The Supreme Court will hear oral arguments in Torres by April and will issue a decision by June or July. If the court reaches the merits of the case, it might rule for Torres for several reasons. The court granted cert even without a split among lower courts—the situation most frequently yielding cert grants and despite the government (on the Supreme Court’s request) filing an amicus brief recommending against cert. Moreover, as a distinguished veteran injured in combat alleging employment discrimination, Torres is sympathetic. Finally, conservative justices—traditionally supportive of state sovereign immunity—are also traditionally the most supportive of expansive war powers, suggesting Torres may appeal to justices across the ideological spectrum.
The case could have a substantial impact on Torres himself and hundreds of thousands of active and reserve service members across the country currently working for state government agencies.
But it may have important legal implications beyond the specific facts involved in at least three areas of law. First, the case could have implications for the court’s state sovereign immunity jurisprudence generally. If the court rules for Torres, and recognizes a second Article I exception, it will likely encourage future litigation to determine if other Article I powers permit Congress to authorize suits against states.
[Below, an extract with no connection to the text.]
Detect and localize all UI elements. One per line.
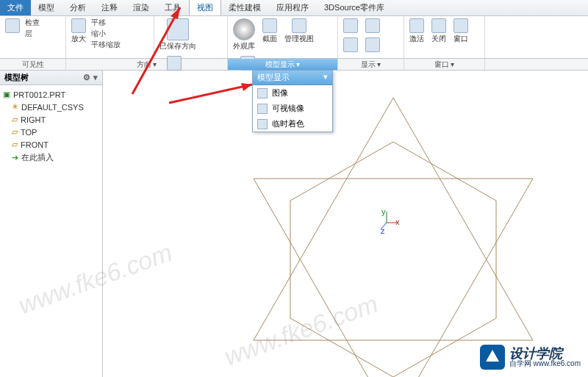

Second, a ruling for Torres might encourage Congress to try to evade state sovereign immunity in other statutes by trying to tie them to war powers. For example, Congress might try to authorize suits against states in a commercial regulation statute under the theory that a provision authorizing the suit was somehow necessary to “raise and support Armies,” not just to regulate commerce. Third, and finally, the court may give its first major statement on the scope of congressional war powers in 16 years. This decision could have important implications for other war powers/federalism-related issues raised this past year, such as states’ use of their National Guard troops for federal purposes and recent states’ efforts to resist President Biden’s vaccine mandate for their National Guard units.